The 1/r singularity in weakly nonlinear fracture mechanics

TL;DR

This paper develops a weakly nonlinear fracture mechanics theory that incorporates a 1/r singularity at the crack tip, providing better quantitative agreement with experiments and maintaining core principles like path independence of the J-integral.

Contribution

It introduces a second-order displacement-gradient expansion in fracture mechanics, showing the necessity of the 1/r singularity and preserving the fundamental properties of the linear theory.

Findings

The 1/r singularity is necessary and consistent in the weakly nonlinear theory.

The weakly nonlinear J-integral remains path-independent and equals the linear elastic value.

The theory aligns well with experimental measurements near crack tips.

Abstract

Material failure by crack propagation essentially involves a concentration of large displacement-gradients near a crack's tip, even at scales where no irreversible deformation and energy dissipation occurs.

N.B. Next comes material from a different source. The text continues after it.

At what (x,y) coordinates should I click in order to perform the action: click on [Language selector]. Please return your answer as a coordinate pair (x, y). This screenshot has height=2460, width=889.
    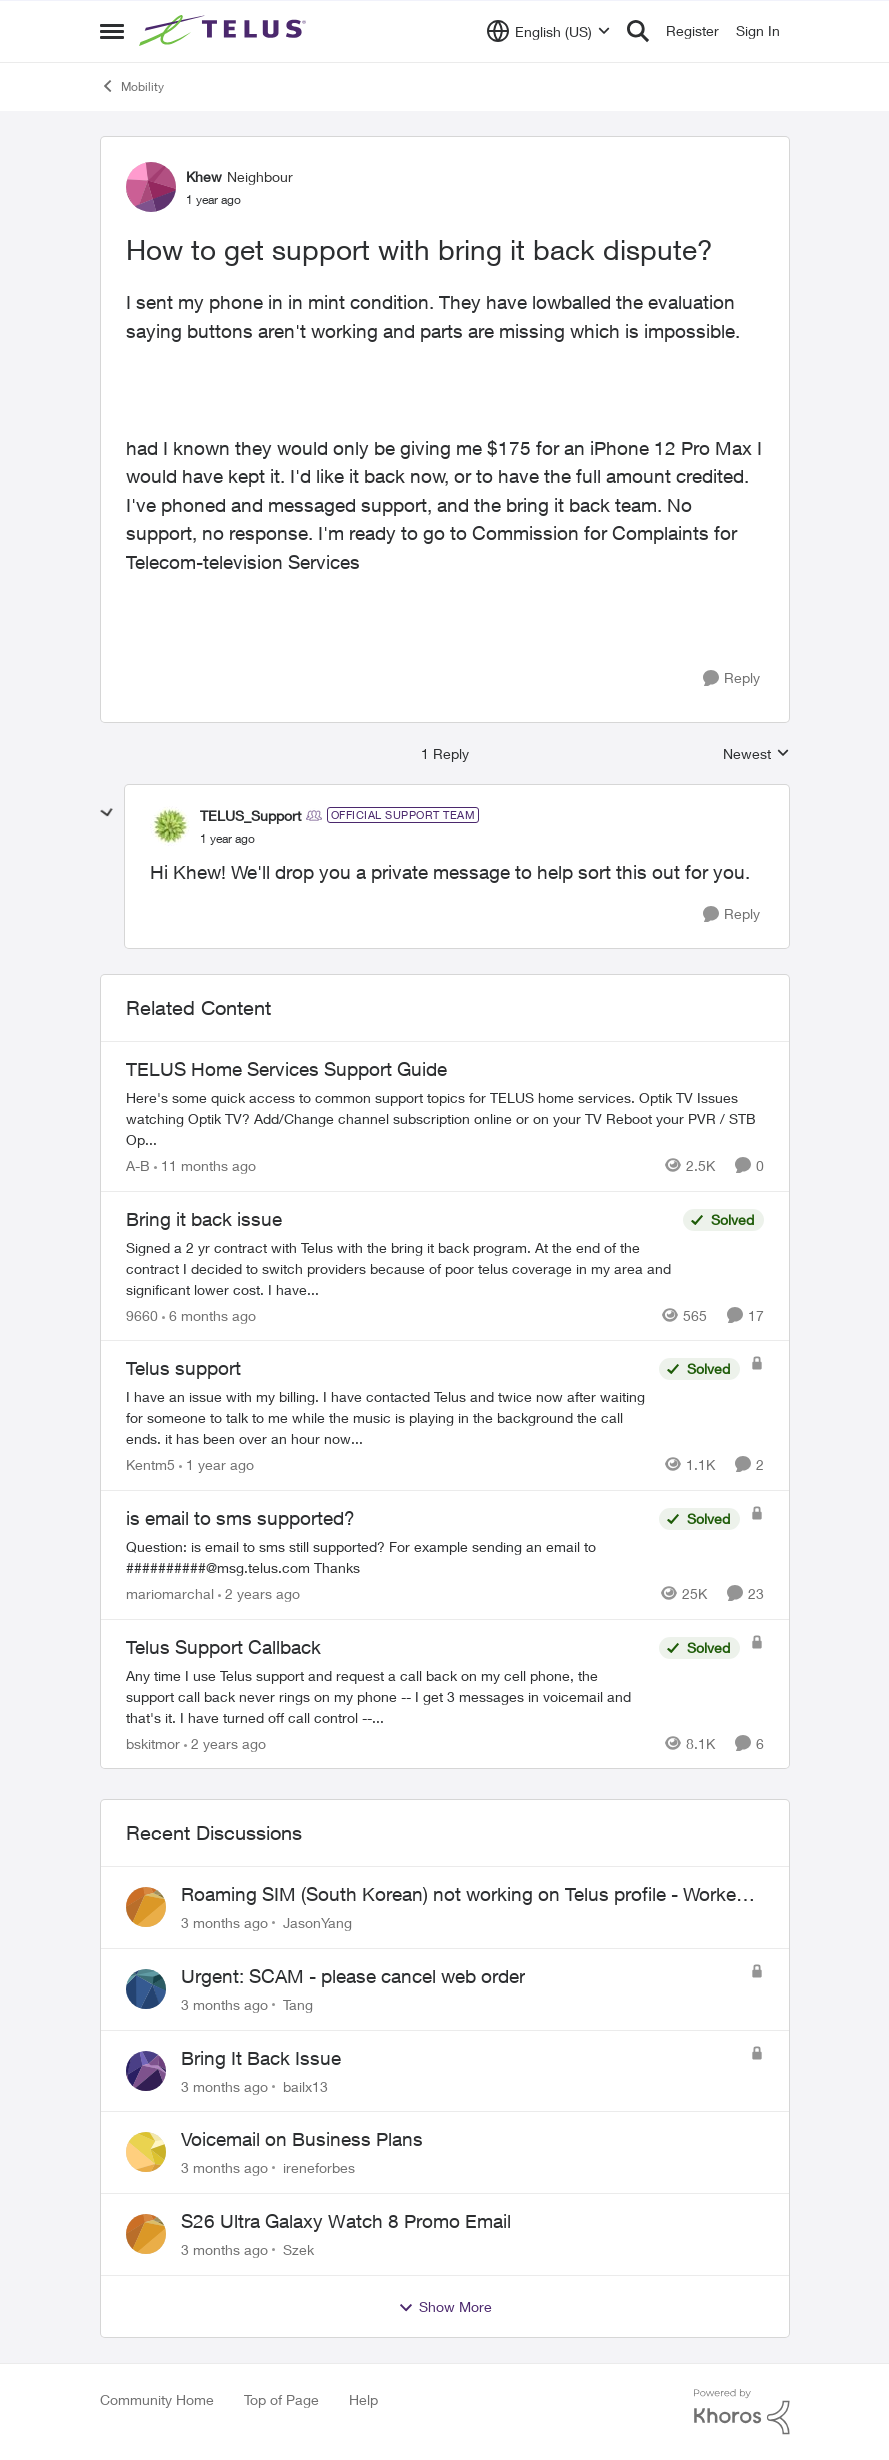     Looking at the image, I should click on (548, 31).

This physical situation provides the motivation for a systematic gradient expansion of general nonlinear elastic constitutive laws that goes beyond the first order displacement-gradient expansion that is the basis for linear elastic fracture mechanics (LEFM). A weakly nonlinear fracture mechanics theory was recently developed by considering displacement-gradients up to second order. The theory predicts that, at scales within a dynamic lengthscale $\ell$ from a crack's tip, significant $\log{r}$ displacements and $1/r$ displacement-gradient contributions arise. Whereas in LEFM the $1/r$ singularity generates an unbalanced force and must be discarded, we show that this singularity not only exists but is {\em necessary} in the weakly nonlinear theory. The theory generates no spurious forces and is consistent with the notion of the autonomy of the near-tip nonlinear region. The J-integral in the weakly nonlinear theory is also shown to be path-independent, taking the same value as the linear elastic J-integral. Thus, the weakly nonlinear theory retains the key tenets of fracture mechanics, while providing excellent quantitative agreement with measurements near the tip of single propagating cracks. As $\ell$ is consistent with lengthscales that appear in crack tip instabilities, we suggest that this theory may serve as a promising starting point for resolving open questions in fracture dynamics.